## Your task
Write the records out again exactly, but without pictures.

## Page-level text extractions
◆ ◆ ◆
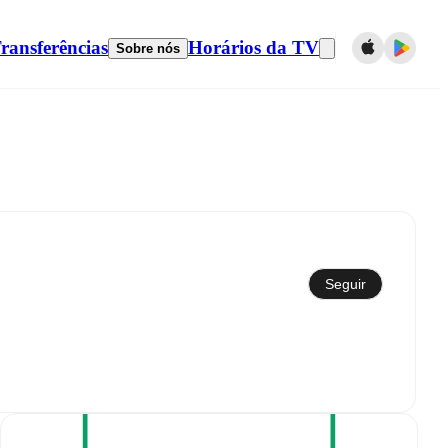
ransferências
Horários da TV
Sobre nós
Sincronizar com calendário
Seguir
◆ ◆ ◆
## Completed exercise
ransferências
Horários da TV
Sobre nós
Sincronizar com calendário
Seguir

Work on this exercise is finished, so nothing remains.